Conhecidos poeticamente como “a janela da alma”, os olhos também podem revelar uma série de segredos do corpo humano. Em estudos científicos recentes, pesquisadores têm observado que uma análise ocular apurada pode ajudar a identificar, de forma precoce, problemas de saúde de difícil diagnóstico, como autismo e Alzheimer. A análise minuciosa também é capaz de revelar um risco maior de morte e de reinternação por problemas cardíacos. Com base nessas descobertas, ganha força a proposta de que a avaliação oftalmológica faça parte dos tradicionais checapes, os exames de monitoramento de rotina.
O Alzheimer é uma das doenças menos compreendidas pelos cientistas, o que faz com que o tratamento e o diagnóstico sejam complicados. Para ajudar nesses processos, cientistas americanos decidiram expandir as investigações para além da área cerebral, algo recorrente em estudos sobre o tema, e avaliar outro órgão. “Resolvemos ir atrás de mais marcadores biológicos porque acreditamos que eles poderiam contribuir para uma melhor compreensão dessa doença e sua identificação. Por isso, decidimos entrar em um campo pouco explorado. Apostamos em uma avaliação ocular mais detalhada”, relata, em comunicado, Robert Rissman, pesquisador da Universidade da Califórnia, nos EUA, e principal autor do estudo, publicado na revista Alzheimer’s & Dementia.

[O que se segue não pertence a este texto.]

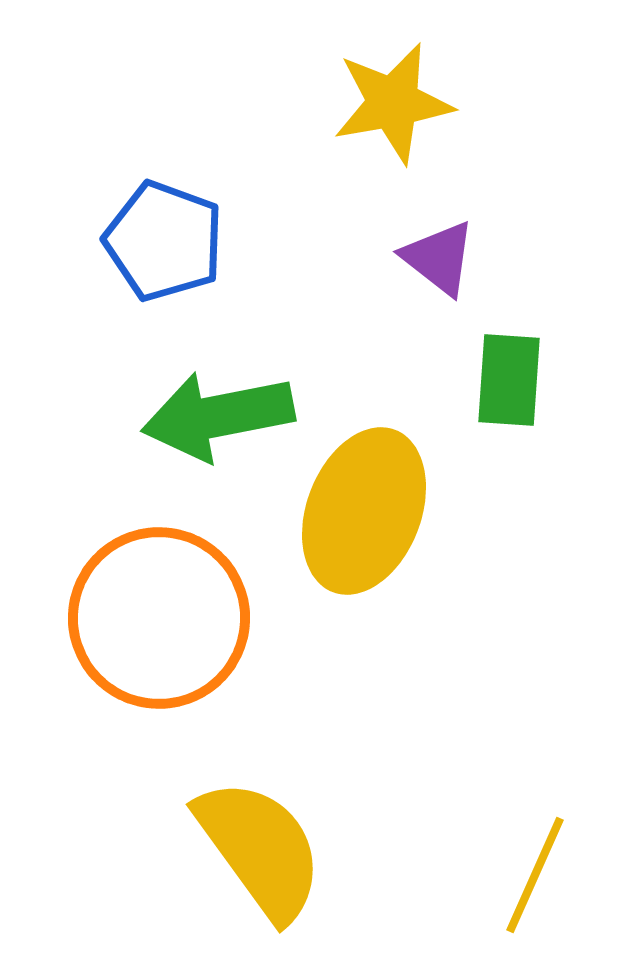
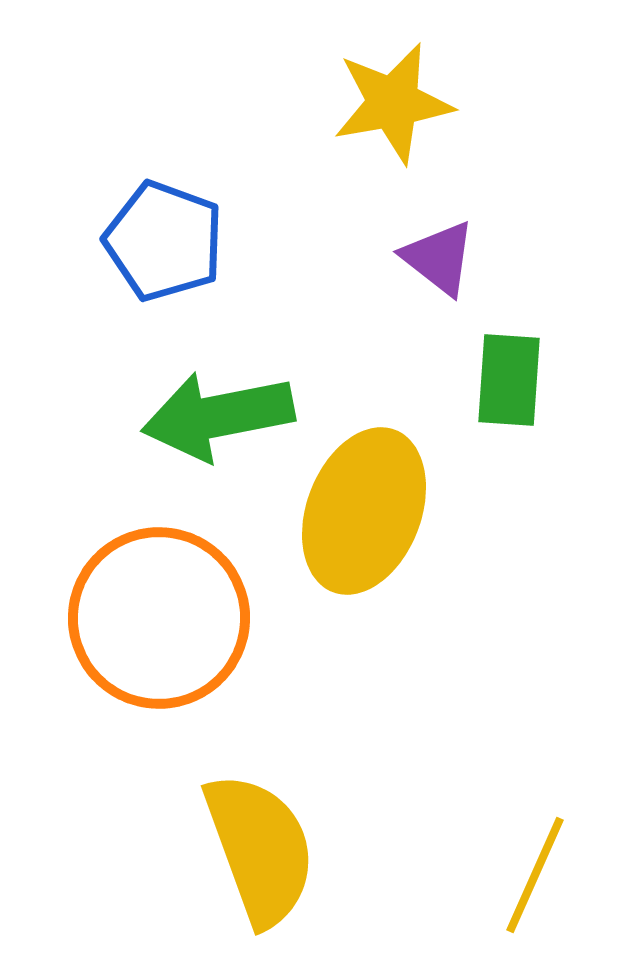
yellow semicircle: rotated 16 degrees clockwise
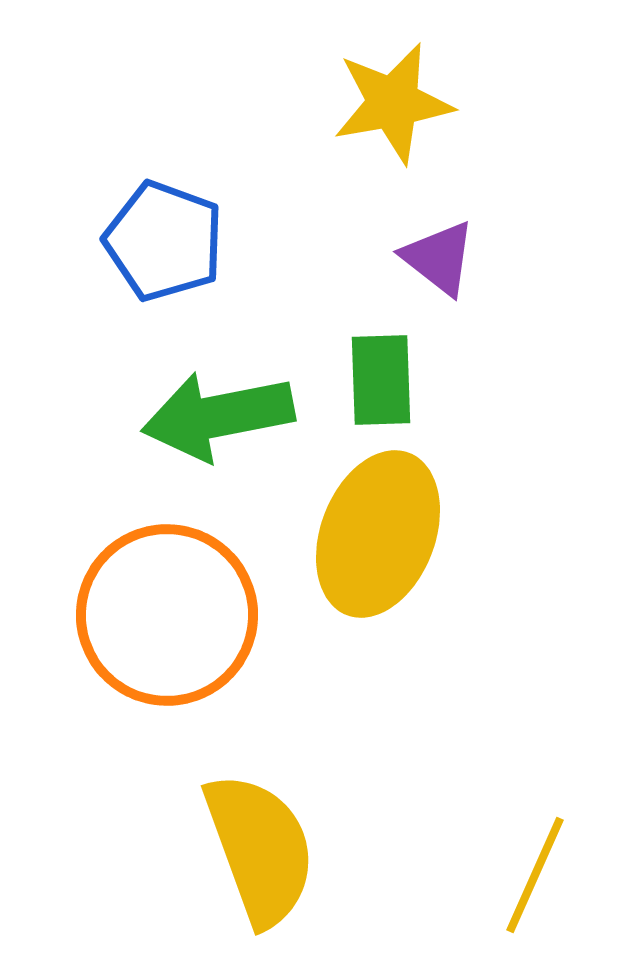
green rectangle: moved 128 px left; rotated 6 degrees counterclockwise
yellow ellipse: moved 14 px right, 23 px down
orange circle: moved 8 px right, 3 px up
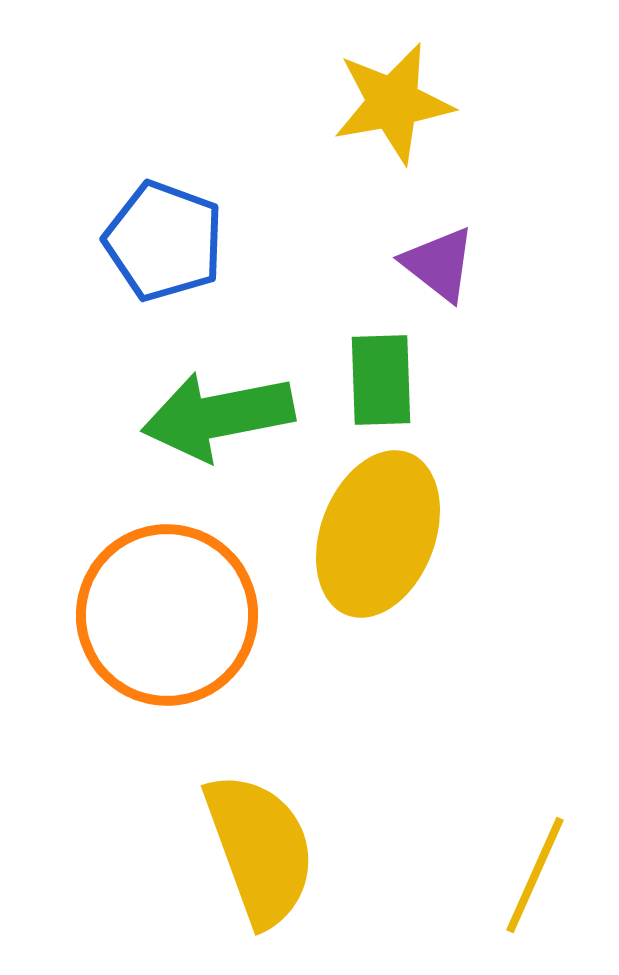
purple triangle: moved 6 px down
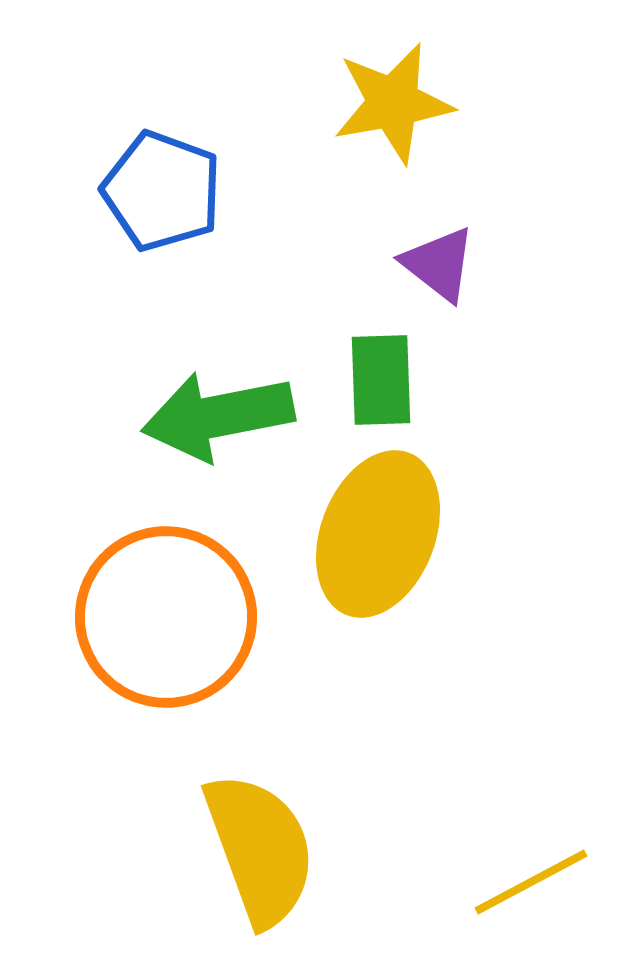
blue pentagon: moved 2 px left, 50 px up
orange circle: moved 1 px left, 2 px down
yellow line: moved 4 px left, 7 px down; rotated 38 degrees clockwise
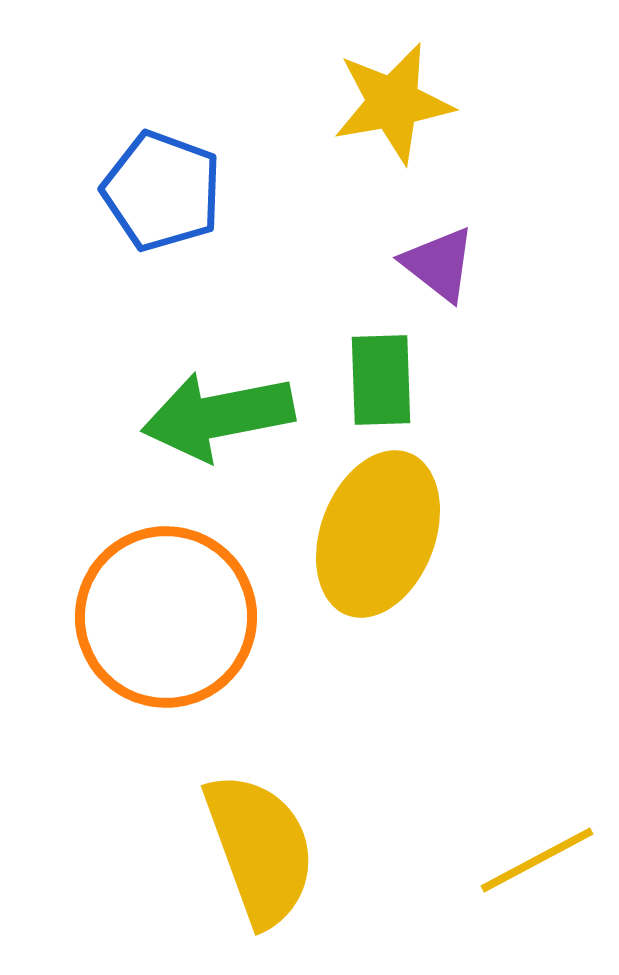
yellow line: moved 6 px right, 22 px up
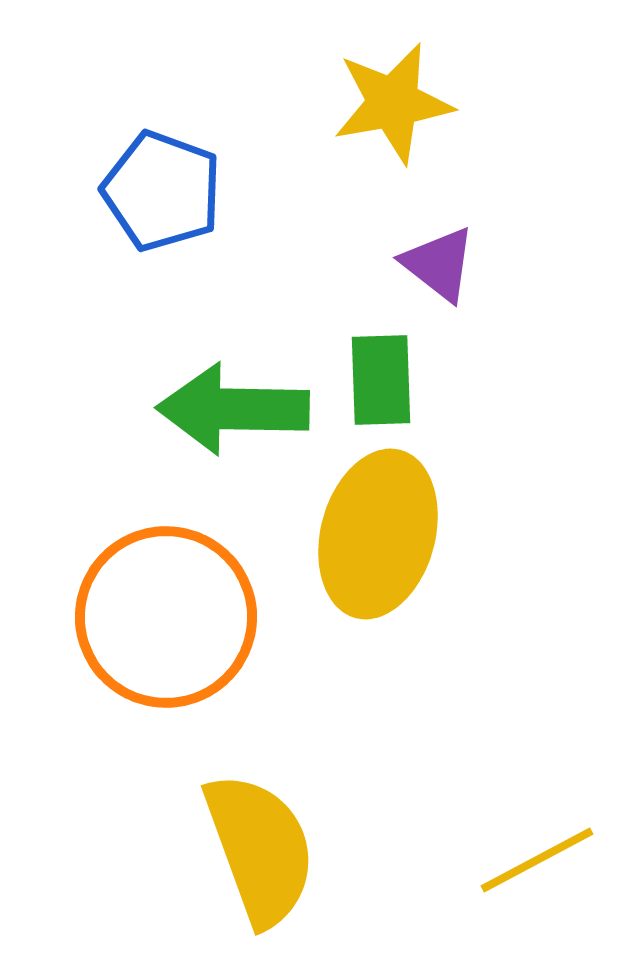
green arrow: moved 15 px right, 7 px up; rotated 12 degrees clockwise
yellow ellipse: rotated 6 degrees counterclockwise
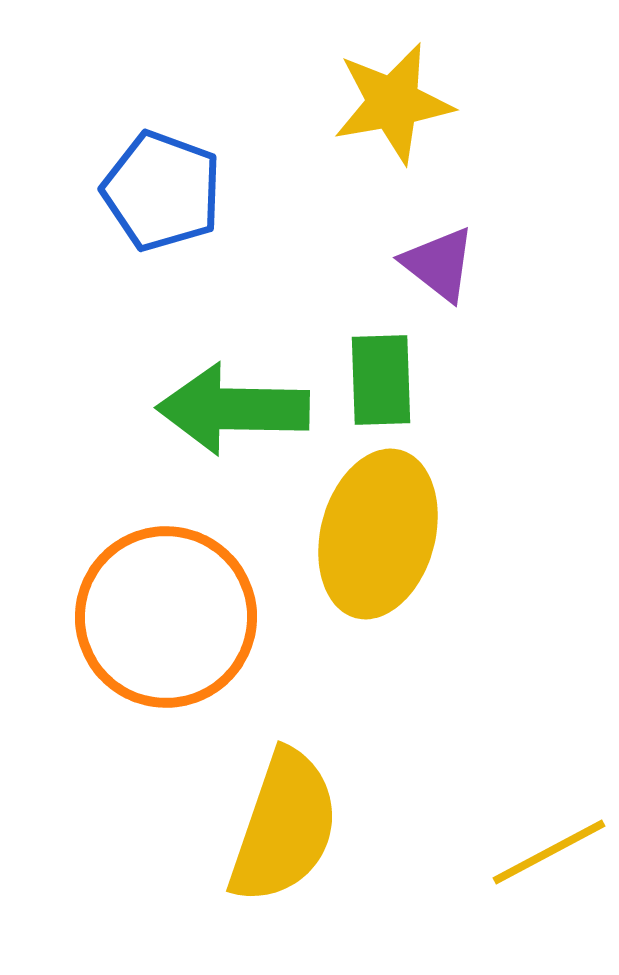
yellow semicircle: moved 24 px right, 22 px up; rotated 39 degrees clockwise
yellow line: moved 12 px right, 8 px up
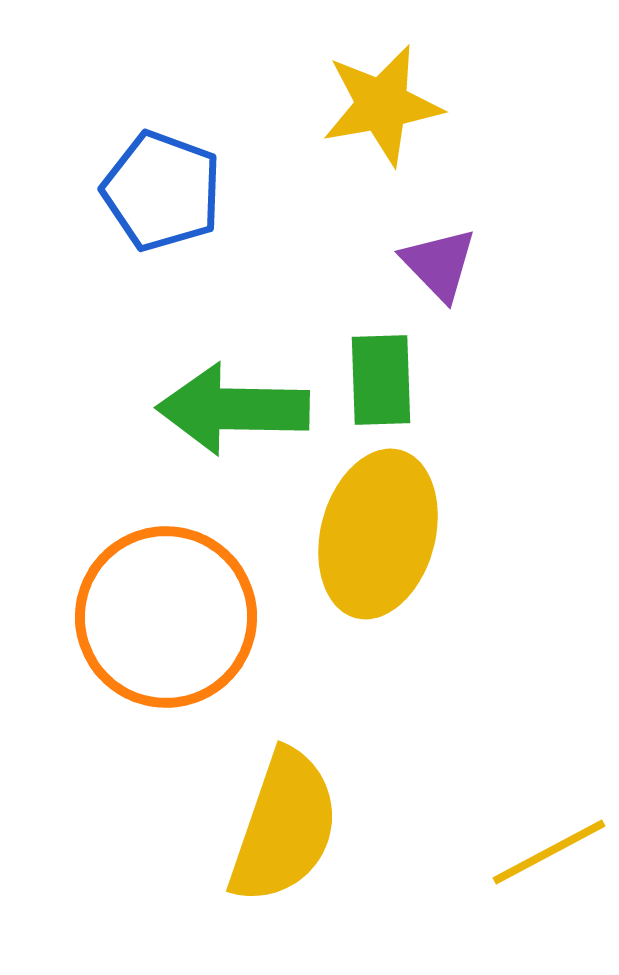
yellow star: moved 11 px left, 2 px down
purple triangle: rotated 8 degrees clockwise
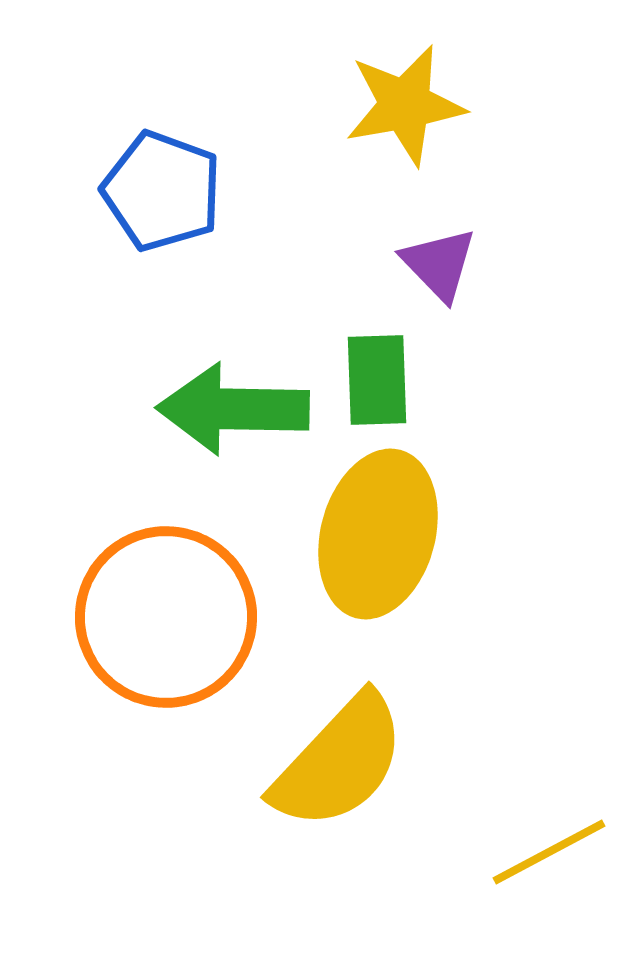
yellow star: moved 23 px right
green rectangle: moved 4 px left
yellow semicircle: moved 55 px right, 65 px up; rotated 24 degrees clockwise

A equipe avaliou um grupo de sete pacientes que havia participado de estudos anteriores sobre neurodegeneração. Por meio de varreduras oculares, foi detectada a presença de manchas retinais indicando a ocorrência de depósitos de amiloides, um tipo de proteína presente em diferentes partes do organismo humano, mas que, acumulada no cérebro, está relacionada ao Alzheimer. Ao comparar a análise oftalmológica com exames cerebrais feitos pelos voluntários em outros experimentos, os cientistas observaram que as manchas retinais estavam associadas aos níveis mais elevados de amiloide no cérebro.
Para os investigadores, os dados indicam uma nova maneira de monitorar o surgimento do Alzheimer e, possivelmente, outros tipos de demência. “Esse foi um estudo inicial, com dados de poucos pacientes”, frisa Rissman. “Mas essas descobertas são encorajadoras, porque sugerem que pode ser possível determinar o início do Alzheimer antes de sua total propagação e fornecer, assim, um diagnóstico por meio de imagens da retina, em vez de varreduras cerebrais que são mais difíceis de serem feitas e também mais caras.”
Os planos são de, em uma nova fase, avaliar um número maior de pacientes e testar o uso de medicamentos como uma possível terapia para o acúmulo da mieloide da retina. “Nosso próximo passo é entender mais detalhes relacionados à relação entre a amiloide retinal e a cerebral. Para isso, queremos realizar uma análise mais longa e avaliar o impacto do solanezumab (anticorpo monoclonal), a fim de saber se ele é capaz de reduzir as manchas de amiloide da retina dos pacientes”, adianta Rissman.
Exame de rotina
Adelmo Jesus, oftalmologista do Visão Hospital de Olhos, em Brasília, avalia que o estudo mostra dados totalmente novos e que, caso se confirmem, podem ser extremamente úteis para a área médica. “Esse trabalho nos mostra que a associação entre a amiloide da retina e a cerebral é algo que precisa ser considerado pelos médicos. Essas manchas podem ser vistas em exames de rotina da oftalmologia, como a análise de fundo de olho. Se esse problema realmente estiver relacionado com o Alzheimer e o especialista constate essa alteração, seria importante avaliar outros dados dos pacientes, como idade e se existem casos da doença na família”, detalha.
O médico enfatiza que o diagnóstico precoce de uma doença neurodegenerativa é difícil, mas chegar a ele é um ganho importante do ponto de vista da antecipação do tratamento. “Faz muita diferença você diagnosticar mais cedo uma enfermidade que pode gerar grandes prejuízos à qualidade de vida. Muitas vezes, a pessoa não mostra sintomas, mas o risco de ter a enfermidade está lá”, justifica. “Caso essa relação vista no estudo se comprove, a identificação precoce poderá ser feita por meio de exames simples e não invasivos, além do compartilhamento dessas informações com neurologistas, em um trabalho conjunto com a oftalmologia.”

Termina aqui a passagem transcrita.